Basketball, politics, and living with intention

Think For Yourself


 I was watching a high school girls’ basketball game tonight, and I made the comment that one team seemed to play without any intention. Some familiar with sports may understand what I meant, but I am not sure my daughter did. I explained that the girls on one team dribbled in circles, threw passes that looked like they lost control of the ball, and took shots without even looking at the goal. I once heard a coach ask his player, “Why do you always dribble into the corner?” The guard had a habit of dibbling into the corner and would often get trapped and turn the ball over. The coach explained that you should never dribble somewhere just to be moving. You should only go somewhere when you have a plan or a reason to go there. He was talking about playing with intention. There should be a reason for the passes you throw, and your intentions should be clear to everyone in the gym. If you are going to take a shot, it should be clear to everyone that you were looking at the goal and shooting. Some teams play fast, reactive basketball, and they rely on getting their opponents to play their game. The best teams can be reactive in the moment, but they play most of their game with intention. What does this have to do with a political opinion piece? First, I just really enjoy girls’ basketball, but mostly it has to do with intention.

You can go through life being reactionary. You have bills so you earn money. You get sick so you go to the doctor. You react to things as they appear in your life. It is hard to be successful reacting to things. You may be able to stay in place, but it is unlikely you will get ahead. Successful people live with intention. They make plans. They set measurable goals. They foresee and prepare for challenges. They may encounter surprises, but they have a safety net in place. It took me half a century to understand the truth about living with intention. I have lived a reactionary life for so long that it has become my normal mode of operation.
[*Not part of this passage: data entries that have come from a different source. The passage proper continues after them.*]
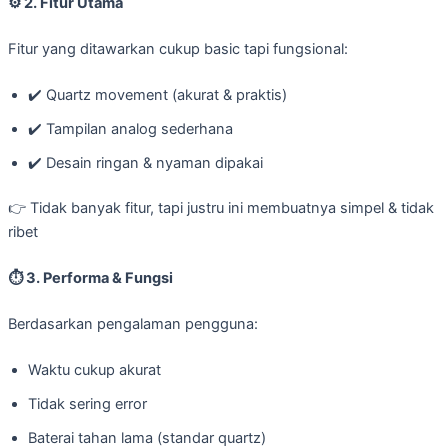
⚙️
2. Fitur Utama
Fitur yang ditawarkan cukup basic tapi fungsional:
✔️ Quartz movement (akurat & praktis)
✔️ Tampilan analog sederhana
✔️ Desain ringan & nyaman dipakai
👉 Tidak banyak fitur, tapi justru ini membuatnya simpel & tidak
ribet
⏱️ 3. Performa & Fungsi
Berdasarkan pengalaman pengguna:
Waktu cukup akurat
Tidak sering error
Baterai tahan lama (standar quartz)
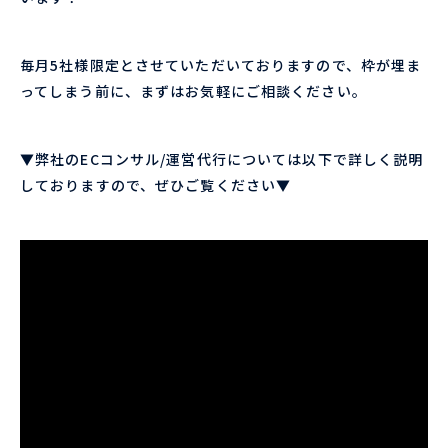
毎月5社様限定とさせていただいておりますので、枠が埋ま
ってしまう前に、まずはお気軽にご相談ください。
▼弊社のECコンサル/運営代行については以下で詳しく説明
しておりますので、ぜひご覧ください▼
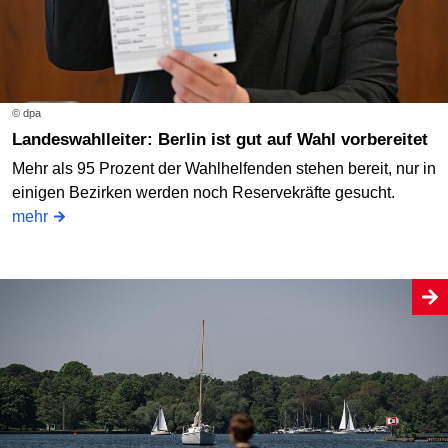
© dpa
Landeswahlleiter: Berlin ist gut auf Wahl vorbereitet
Mehr als 95 Prozent der Wahlhelfenden stehen bereit, nur in
einigen Bezirken werden noch Reservekräfte gesucht.
mehr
When I try to live with intention it is like I am turning a toy wagon into a sports car. We need to teach our children to live with intention. I am reminded of a comedy routine where a parent asks his child why they broke a lamp, and the child says, “I don’t know.” We should never accept “I don’t know” as an answer. We should explain that they either intended to break the lamp or they acted without intention. They acted without considering the possible results of their actions. This leads me to the political point of this meandering article.

Over the course of my life, I cannot even count the times I heard someone say that they were voting all red, all Republican, all blue, or all Democratic. I have also heard individuals say they were voting for a candidate because they would never vote for the opposing candidate. Too many Americans live a reactionary political life. They honestly don’t care enough to get into the weeds of the issues. Talking heads tell them how to vote and how to think. They latch on to a party with no intention of ever understanding what that party stands for or objectively evaluating its performance. We all complain that nothing ever really changes in Washington, but we timidly accept whatever candidates the parties thrust forward without demanding more qualified offerings. We mindlessly go through the same old motions, fight the same tired arguments, and wonder why we get the same results. That is the definition of insanity. You shouldn’t be going through the motions. You should be acting with intention, and you should always think for yourself.